Wenn Wanzen unter die Haut gehen
Geht Ihnen die Manipulation durch Presse und Politik auch auf die Nerven? Haben Sie die Geheimnistuerei satt? Oder mögen Sie lieber Verschwörungstheorien? Dann sind Sie morgen Abend auf der Werkstatt-Bühne des Konstanzer Stadttheaters gerade richtig. Denn die Premiere des Tracy-Letts-Stücks „Verwanzt“ berührt alle diese Fragen: Hoch aktuell in Zeiten von Edward Snowden und Vorratsdatenspeicherung.
Dass Wanzen buchstäblich unter die Haut gehen können, erklärt die Hauptperson Peter, ein Armee-Deserteur, der sich manipuliert fühlt. Und tatsächlich ist der Originaltitel „Bug“ mehrdeutig – das meint im Amerikanischen zugleich ‚Wanze‘, aber auch ‚Programmfehler‘ oder ‚Minispion‘.
Und genau darum geht es in dem Verwirrspiel des prominenten US-Dramatikers Tracy Letts: In einem schäbigen Motel der tristen amerikanischen Provinz treffen die abgehalfterte Kellnerin Agnes, ihre ebenso kaputte Freundin, ihr gerade aus der Haft entlassener Ex-Mann Goss, der Deserteur Peter und ein geheimnisvoller Arzt aufeinander. Die Party, eigentlich nur für Alk und Drogen gedacht, artet alsbald zum Psychothriller aus, von dem weder Schauspieler noch Zuschauer wissen, ob es sich um eine manipulative Inszenierung, einen Drogentrip oder um eine apokalyptische Paranoia handelt.
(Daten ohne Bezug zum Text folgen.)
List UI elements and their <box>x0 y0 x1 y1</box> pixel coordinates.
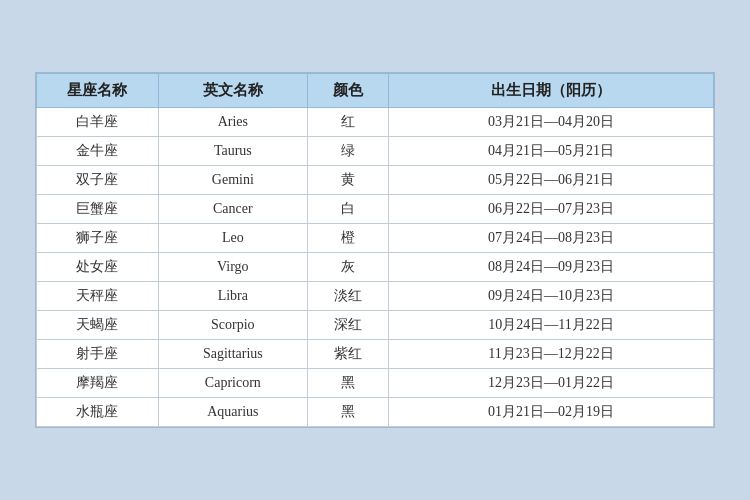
cell-color: 白 <box>307 195 388 224</box>
cell-date: 10月24日—11月22日 <box>389 311 714 340</box>
header-chinese-name: 星座名称 <box>37 74 159 108</box>
cell-chinese-name: 天秤座 <box>37 282 159 311</box>
table-row: 巨蟹座Cancer白06月22日—07月23日 <box>37 195 714 224</box>
cell-english-name: Libra <box>158 282 307 311</box>
cell-english-name: Capricorn <box>158 369 307 398</box>
table-row: 天秤座Libra淡红09月24日—10月23日 <box>37 282 714 311</box>
cell-english-name: Scorpio <box>158 311 307 340</box>
cell-english-name: Sagittarius <box>158 340 307 369</box>
table-row: 双子座Gemini黄05月22日—06月21日 <box>37 166 714 195</box>
cell-date: 04月21日—05月21日 <box>389 137 714 166</box>
cell-date: 11月23日—12月22日 <box>389 340 714 369</box>
table-row: 水瓶座Aquarius黑01月21日—02月19日 <box>37 398 714 427</box>
cell-color: 深红 <box>307 311 388 340</box>
cell-chinese-name: 射手座 <box>37 340 159 369</box>
cell-date: 06月22日—07月23日 <box>389 195 714 224</box>
cell-color: 红 <box>307 108 388 137</box>
cell-english-name: Aquarius <box>158 398 307 427</box>
zodiac-table: 星座名称 英文名称 颜色 出生日期（阳历） 白羊座Aries红03月21日—04… <box>36 73 714 427</box>
table-row: 白羊座Aries红03月21日—04月20日 <box>37 108 714 137</box>
cell-chinese-name: 处女座 <box>37 253 159 282</box>
cell-chinese-name: 水瓶座 <box>37 398 159 427</box>
cell-color: 紫红 <box>307 340 388 369</box>
cell-color: 绿 <box>307 137 388 166</box>
table-row: 射手座Sagittarius紫红11月23日—12月22日 <box>37 340 714 369</box>
cell-english-name: Cancer <box>158 195 307 224</box>
cell-color: 橙 <box>307 224 388 253</box>
cell-color: 黑 <box>307 369 388 398</box>
cell-date: 05月22日—06月21日 <box>389 166 714 195</box>
header-color: 颜色 <box>307 74 388 108</box>
zodiac-table-container: 星座名称 英文名称 颜色 出生日期（阳历） 白羊座Aries红03月21日—04… <box>35 72 715 428</box>
cell-date: 07月24日—08月23日 <box>389 224 714 253</box>
cell-color: 黄 <box>307 166 388 195</box>
cell-date: 01月21日—02月19日 <box>389 398 714 427</box>
cell-chinese-name: 巨蟹座 <box>37 195 159 224</box>
cell-color: 淡红 <box>307 282 388 311</box>
cell-chinese-name: 金牛座 <box>37 137 159 166</box>
cell-chinese-name: 天蝎座 <box>37 311 159 340</box>
table-row: 天蝎座Scorpio深红10月24日—11月22日 <box>37 311 714 340</box>
table-row: 狮子座Leo橙07月24日—08月23日 <box>37 224 714 253</box>
cell-date: 09月24日—10月23日 <box>389 282 714 311</box>
header-date: 出生日期（阳历） <box>389 74 714 108</box>
cell-date: 03月21日—04月20日 <box>389 108 714 137</box>
cell-english-name: Aries <box>158 108 307 137</box>
cell-chinese-name: 摩羯座 <box>37 369 159 398</box>
cell-english-name: Leo <box>158 224 307 253</box>
cell-chinese-name: 白羊座 <box>37 108 159 137</box>
cell-chinese-name: 狮子座 <box>37 224 159 253</box>
cell-english-name: Virgo <box>158 253 307 282</box>
cell-chinese-name: 双子座 <box>37 166 159 195</box>
table-row: 金牛座Taurus绿04月21日—05月21日 <box>37 137 714 166</box>
cell-color: 灰 <box>307 253 388 282</box>
cell-english-name: Taurus <box>158 137 307 166</box>
cell-english-name: Gemini <box>158 166 307 195</box>
table-header-row: 星座名称 英文名称 颜色 出生日期（阳历） <box>37 74 714 108</box>
table-row: 摩羯座Capricorn黑12月23日—01月22日 <box>37 369 714 398</box>
cell-color: 黑 <box>307 398 388 427</box>
table-row: 处女座Virgo灰08月24日—09月23日 <box>37 253 714 282</box>
cell-date: 12月23日—01月22日 <box>389 369 714 398</box>
header-english-name: 英文名称 <box>158 74 307 108</box>
cell-date: 08月24日—09月23日 <box>389 253 714 282</box>
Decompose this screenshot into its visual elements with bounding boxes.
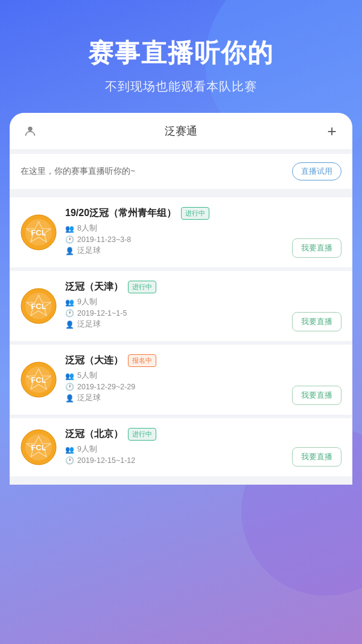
list-item: FCL 泛冠（天津） 进行中 👥 9人制 🕐 2019-12-1~1-5 👤 泛…	[10, 271, 352, 341]
clock-icon: 🕐	[65, 235, 74, 244]
fcl-logo: FCL	[21, 362, 57, 398]
org-icon: 👤	[65, 247, 74, 255]
status-badge: 进行中	[128, 281, 156, 293]
main-card: 泛赛通 + 在这里，你的赛事直播听你的~ 直播试用 FCL 19/20泛冠（常州…	[10, 113, 352, 485]
svg-point-0	[28, 127, 32, 131]
user-icon[interactable]	[22, 123, 39, 139]
svg-text:FCL: FCL	[31, 443, 46, 452]
clock-icon: 🕐	[65, 309, 74, 317]
item-date: 🕐 2019-11-23~3-8	[65, 235, 284, 244]
item-info: 19/20泛冠（常州青年组） 进行中 👥 8人制 🕐 2019-11-23~3-…	[65, 207, 284, 258]
list-item: FCL 泛冠（大连） 报名中 👥 5人制 🕐 2019-12-29~2-29 👤…	[10, 345, 352, 415]
item-title: 泛冠（天津）	[65, 281, 123, 293]
app-title: 泛赛通	[39, 124, 323, 138]
item-people: 👥 8人制	[65, 223, 284, 234]
item-people: 👥 9人制	[65, 444, 284, 454]
fcl-logo: FCL	[21, 429, 57, 465]
item-info: 泛冠（天津） 进行中 👥 9人制 🕐 2019-12-1~1-5 👤 泛足球	[65, 281, 284, 331]
promo-bar: 在这里，你的赛事直播听你的~ 直播试用	[10, 154, 352, 189]
card-header: 泛赛通 +	[10, 113, 352, 149]
live-button[interactable]: 我要直播	[292, 386, 341, 405]
item-people: 👥 5人制	[65, 371, 284, 381]
item-people: 👥 9人制	[65, 297, 284, 307]
list-item: FCL 19/20泛冠（常州青年组） 进行中 👥 8人制 🕐 2019-11-2…	[10, 197, 352, 267]
status-badge: 进行中	[128, 428, 156, 441]
live-button[interactable]: 我要直播	[292, 447, 341, 467]
org-icon: 👤	[65, 394, 74, 403]
promo-trial-button[interactable]: 直播试用	[292, 162, 341, 180]
status-badge: 报名中	[128, 354, 156, 367]
people-icon: 👥	[65, 298, 74, 307]
item-date: 🕐 2019-12-29~2-29	[65, 383, 284, 391]
item-title: 19/20泛冠（常州青年组）	[65, 207, 176, 220]
people-icon: 👥	[65, 225, 74, 233]
hero-title: 赛事直播听你的	[0, 36, 362, 70]
promo-text: 在这里，你的赛事直播听你的~	[21, 166, 135, 177]
item-info: 泛冠（大连） 报名中 👥 5人制 🕐 2019-12-29~2-29 👤 泛足球	[65, 354, 284, 405]
add-icon[interactable]: +	[323, 123, 340, 139]
fcl-logo: FCL	[21, 214, 57, 250]
people-icon: 👥	[65, 445, 74, 454]
status-badge: 进行中	[181, 207, 209, 220]
live-button[interactable]: 我要直播	[292, 238, 341, 258]
item-org: 👤 泛足球	[65, 319, 284, 330]
svg-text:FCL: FCL	[31, 228, 46, 237]
item-info: 泛冠（北京） 进行中 👥 9人制 🕐 2019-12-15~1-12	[65, 428, 284, 467]
hero-subtitle: 不到现场也能观看本队比赛	[0, 78, 362, 95]
item-title-row: 泛冠（北京） 进行中	[65, 428, 284, 441]
svg-text:FCL: FCL	[31, 375, 46, 384]
item-date: 🕐 2019-12-1~1-5	[65, 309, 284, 317]
tournament-list: FCL 19/20泛冠（常州青年组） 进行中 👥 8人制 🕐 2019-11-2…	[10, 189, 352, 485]
live-button[interactable]: 我要直播	[292, 312, 341, 331]
people-icon: 👥	[65, 372, 74, 380]
hero-section: 赛事直播听你的 不到现场也能观看本队比赛	[0, 0, 362, 113]
item-title-row: 19/20泛冠（常州青年组） 进行中	[65, 207, 284, 220]
item-title-row: 泛冠（天津） 进行中	[65, 281, 284, 293]
item-org: 👤 泛足球	[65, 246, 284, 256]
item-title: 泛冠（大连）	[65, 354, 123, 367]
item-title: 泛冠（北京）	[65, 428, 123, 441]
svg-text:FCL: FCL	[31, 302, 46, 311]
clock-icon: 🕐	[65, 383, 74, 391]
list-item: FCL 泛冠（北京） 进行中 👥 9人制 🕐 2019-12-15~1-12 我…	[10, 418, 352, 476]
org-icon: 👤	[65, 320, 74, 329]
item-org: 👤 泛足球	[65, 393, 284, 403]
item-date: 🕐 2019-12-15~1-12	[65, 456, 284, 465]
item-title-row: 泛冠（大连） 报名中	[65, 354, 284, 367]
clock-icon: 🕐	[65, 456, 74, 465]
fcl-logo: FCL	[21, 288, 57, 324]
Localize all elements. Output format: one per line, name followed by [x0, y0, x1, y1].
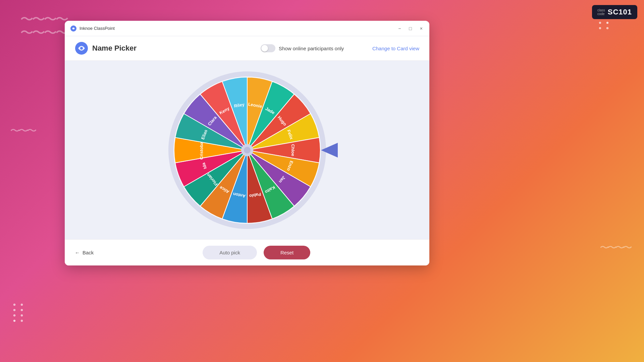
dot — [13, 304, 15, 306]
dot — [606, 22, 608, 24]
title-bar-title: Inknoe ClassPoint — [79, 26, 397, 31]
dot — [599, 27, 601, 29]
footer: ← Back Auto pick Reset — [65, 239, 429, 265]
dot — [13, 309, 15, 311]
back-button[interactable]: ← Back — [75, 250, 94, 255]
bg-dots-bottom-left — [13, 304, 25, 322]
dot — [13, 320, 15, 322]
wheel-pointer — [321, 143, 338, 158]
dot — [599, 22, 601, 24]
toggle-group: Show online participants only — [232, 44, 372, 52]
app-header: Name Picker Show online participants onl… — [65, 36, 429, 61]
title-bar: Inknoe ClassPoint − □ × — [65, 21, 429, 36]
toggle-thumb — [261, 45, 268, 52]
bg-dots-top-right — [599, 22, 610, 29]
app-title: Name Picker — [92, 44, 232, 53]
dot — [13, 314, 15, 316]
dot — [21, 304, 23, 306]
bg-squiggle-mid: 〜〜〜〜 — [20, 23, 67, 42]
class-code-value: SC101 — [608, 8, 632, 16]
app-icon — [70, 25, 77, 32]
back-arrow-icon: ← — [75, 250, 80, 255]
class-code-label: class code — [597, 8, 605, 16]
svg-point-24 — [244, 147, 251, 154]
main-window: Inknoe ClassPoint − □ × Name Picker Show… — [65, 21, 429, 265]
svg-point-2 — [80, 47, 83, 50]
svg-text:Chloe: Chloe — [290, 144, 295, 156]
bg-squiggle-left: 〜〜〜 — [10, 124, 35, 138]
spinner-wheel[interactable]: RileyLeonieJadeHugoFelixChloeEnzoJanKait… — [167, 70, 328, 231]
auto-pick-button[interactable]: Auto pick — [203, 246, 257, 259]
classpoint-logo — [75, 42, 88, 55]
content-area: RileyLeonieJadeHugoFelixChloeEnzoJanKait… — [65, 61, 429, 239]
window-controls: − □ × — [397, 25, 424, 32]
footer-actions: Auto pick Reset — [203, 246, 310, 259]
close-button[interactable]: × — [419, 25, 424, 32]
change-view-button[interactable]: Change to Card view — [372, 46, 419, 51]
online-only-toggle[interactable] — [261, 44, 275, 52]
wheel-container[interactable]: RileyLeonieJadeHugoFelixChloeEnzoJanKait… — [167, 70, 328, 231]
svg-text:Cristobal: Cristobal — [199, 140, 204, 159]
reset-button[interactable]: Reset — [264, 246, 310, 259]
class-code-badge: class code SC101 — [592, 5, 637, 19]
back-label: Back — [83, 250, 94, 255]
dot — [21, 309, 23, 311]
dot — [606, 27, 608, 29]
toggle-label: Show online participants only — [279, 46, 344, 51]
bg-squiggle-right: 〜〜〜〜 — [600, 241, 631, 254]
maximize-button[interactable]: □ — [408, 25, 413, 32]
dot — [21, 314, 23, 316]
minimize-button[interactable]: − — [397, 25, 402, 32]
dot — [21, 320, 23, 322]
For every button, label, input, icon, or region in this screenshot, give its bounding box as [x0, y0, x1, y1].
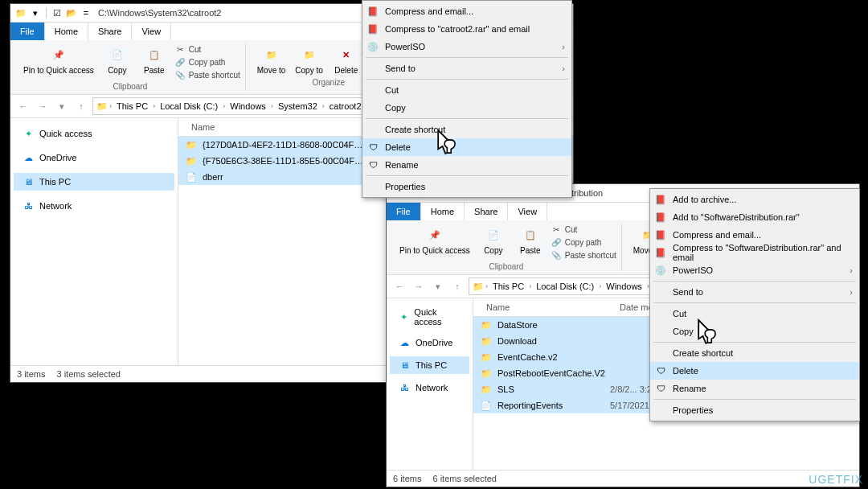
sidebar-item-onedrive[interactable]: ☁OneDrive	[14, 149, 174, 166]
tab-file[interactable]: File	[387, 203, 421, 220]
col-name[interactable]: Name	[185, 122, 358, 132]
paste-shortcut-icon: 📎	[174, 69, 186, 80]
file-name: PostRebootEventCache.V2	[497, 368, 610, 378]
sidebar-item-onedrive[interactable]: ☁OneDrive	[390, 334, 469, 351]
group-label: Organize	[312, 78, 345, 87]
group-label: Clipboard	[113, 82, 147, 91]
menu-item[interactable]: Create shortcut	[362, 121, 571, 138]
sidebar-item-network[interactable]: 🖧Network	[14, 197, 174, 215]
menu-item[interactable]: Cut	[650, 305, 859, 323]
breadcrumb-segment[interactable]: Local Disk (C:)	[157, 101, 221, 111]
menu-item[interactable]: 💿PowerISO›	[650, 261, 859, 279]
breadcrumb-segment[interactable]: System32	[275, 101, 321, 111]
menu-item[interactable]: 📕Compress and email...	[650, 226, 859, 244]
paste-button[interactable]: 📋Paste	[137, 43, 171, 76]
menu-item[interactable]: 📕Compress and email...	[362, 2, 571, 20]
cut-button[interactable]: ✂Cut	[174, 43, 240, 55]
menu-item[interactable]: Copy	[362, 99, 571, 117]
menu-item-label: Compress to "SoftwareDistribution.rar" a…	[673, 243, 853, 262]
copy-to-button[interactable]: 📁Copy to	[292, 43, 326, 76]
up-button[interactable]: ↑	[449, 278, 465, 294]
menu-item[interactable]: 📕Compress to "SoftwareDistribution.rar" …	[650, 244, 859, 261]
paste-shortcut-button[interactable]: 📎Paste shortcut	[551, 249, 616, 261]
sidebar-item-network[interactable]: 🖧Network	[390, 379, 469, 397]
chevron-down-icon[interactable]: ▾	[430, 278, 446, 294]
menu-item[interactable]: Send to›	[362, 60, 571, 77]
menu-item[interactable]: Copy	[650, 323, 859, 340]
copy-path-button[interactable]: 🔗Copy path	[551, 236, 616, 248]
breadcrumb-segment[interactable]: Windows	[603, 281, 645, 291]
back-button[interactable]: ←	[15, 98, 31, 114]
back-button[interactable]: ←	[391, 278, 407, 294]
tab-home[interactable]: Home	[421, 203, 465, 220]
menu-item[interactable]: Send to›	[650, 283, 859, 301]
menu-item-label: Properties	[673, 405, 713, 415]
shield-icon: 🛡	[653, 381, 668, 396]
file-name: DataStore	[497, 320, 610, 330]
copy-button[interactable]: 📄Copy	[477, 224, 510, 257]
equals-icon[interactable]: =	[80, 7, 92, 18]
pin-button[interactable]: 📌Pin to Quick access	[20, 43, 97, 76]
menu-item[interactable]: 📕Add to "SoftwareDistribution.rar"	[650, 208, 859, 226]
folder-icon: 📁	[96, 101, 108, 112]
sidebar-item-thispc[interactable]: 🖥This PC	[390, 356, 469, 374]
delete-button[interactable]: ✕Delete	[330, 43, 363, 76]
copy-button[interactable]: 📄Copy	[100, 43, 134, 76]
pc-icon: 🖥	[22, 175, 35, 188]
menu-item[interactable]: Cut	[362, 81, 571, 99]
paste-shortcut-button[interactable]: 📎Paste shortcut	[174, 69, 240, 80]
rar-icon: 📕	[366, 22, 380, 36]
star-icon: ✦	[398, 310, 409, 323]
menu-item[interactable]: 🛡Delete	[362, 138, 571, 156]
tab-home[interactable]: Home	[45, 23, 88, 40]
context-menu[interactable]: 📕Add to archive...📕Add to "SoftwareDistr…	[649, 188, 860, 421]
menu-item[interactable]: 📕Compress to "catroot2.rar" and email	[362, 20, 571, 38]
chevron-down-icon[interactable]: ▾	[30, 7, 41, 18]
sidebar-item-thispc[interactable]: 🖥This PC	[14, 173, 174, 191]
menu-item-label: Copy	[385, 103, 406, 113]
forward-button[interactable]: →	[411, 278, 427, 294]
pin-button[interactable]: 📌Pin to Quick access	[396, 224, 473, 257]
col-name[interactable]: Name	[480, 302, 613, 312]
sidebar-item-quick-access[interactable]: ✦Quick access	[14, 125, 174, 142]
chevron-down-icon[interactable]: ▾	[54, 98, 70, 114]
breadcrumb-segment[interactable]: Windows	[227, 101, 269, 111]
file-name: {127D0A1D-4EF2-11D1-8608-00C04FC295...	[203, 140, 363, 150]
menu-item[interactable]: 🛡Rename	[650, 380, 859, 397]
chevron-right-icon: ›	[562, 42, 565, 51]
delete-icon: ✕	[337, 45, 356, 64]
tab-share[interactable]: Share	[88, 23, 132, 40]
menu-item-label: Delete	[385, 142, 411, 152]
breadcrumb-segment[interactable]: catroot2	[326, 101, 365, 111]
cut-button[interactable]: ✂Cut	[551, 224, 616, 235]
context-menu[interactable]: 📕Compress and email...📕Compress to "catr…	[362, 0, 572, 198]
tab-view[interactable]: View	[508, 203, 547, 220]
tab-share[interactable]: Share	[465, 203, 508, 220]
breadcrumb-segment[interactable]: This PC	[489, 281, 527, 291]
menu-item[interactable]: Create shortcut	[650, 344, 859, 362]
menu-item[interactable]: 📕Add to archive...	[650, 191, 859, 208]
menu-item-label: Cut	[673, 309, 686, 318]
move-to-button[interactable]: 📁Move to	[254, 43, 289, 76]
menu-item[interactable]: Properties	[362, 178, 571, 195]
tab-view[interactable]: View	[132, 23, 171, 40]
cut-icon: ✂	[174, 43, 186, 55]
breadcrumb-segment[interactable]: This PC	[113, 101, 151, 111]
checkbox-icon[interactable]: ☑	[51, 7, 63, 18]
menu-item[interactable]: 🛡Delete	[650, 362, 859, 380]
menu-item[interactable]: 🛡Rename	[362, 156, 571, 174]
folder-icon: 📁	[185, 138, 198, 151]
sidebar-item-quick-access[interactable]: ✦Quick access	[390, 305, 469, 329]
menu-item[interactable]: Properties	[650, 401, 859, 419]
up-button[interactable]: ↑	[73, 98, 89, 114]
copy-path-button[interactable]: 🔗Copy path	[174, 56, 240, 68]
paste-button[interactable]: 📋Paste	[514, 224, 547, 257]
tab-file[interactable]: File	[10, 23, 45, 40]
breadcrumb-segment[interactable]: Local Disk (C:)	[533, 281, 597, 291]
menu-item-label: Delete	[673, 366, 698, 376]
shield-icon: 🛡	[653, 364, 668, 378]
menu-item[interactable]: 💿PowerISO›	[362, 38, 571, 55]
forward-button[interactable]: →	[35, 98, 51, 114]
folder-icon: 📁	[15, 7, 27, 18]
network-icon: 🖧	[398, 381, 411, 394]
Und gerade das reizte Anja Panse (s. Foto) an dem Drama. „Das ist ein Stück für Leute, die sich mit einfachen Lösungen nicht zufrieden geben“, meint die Regisseurin, die viele Jahre fest am Konstanzer Stadttheater engagiert war und sich nach ihrem Umzug auf Gast-Inszenierungen konzentriert. „Wir zahlen für unser Handy, obwohl wir wissen, dass man uns damit überwachen kann“. Und Dramaturg Andreas Bauer ergänzt: „Wir erahnen die Manipulationen, aber wir erkennen sie nicht“. Oder wissen Sie, wer in Syrien warum gegen wen Krieg führt? Oder in der Ukraine? Und was es mit der Vorratsdatenspeicherung wirklich auf sich hat?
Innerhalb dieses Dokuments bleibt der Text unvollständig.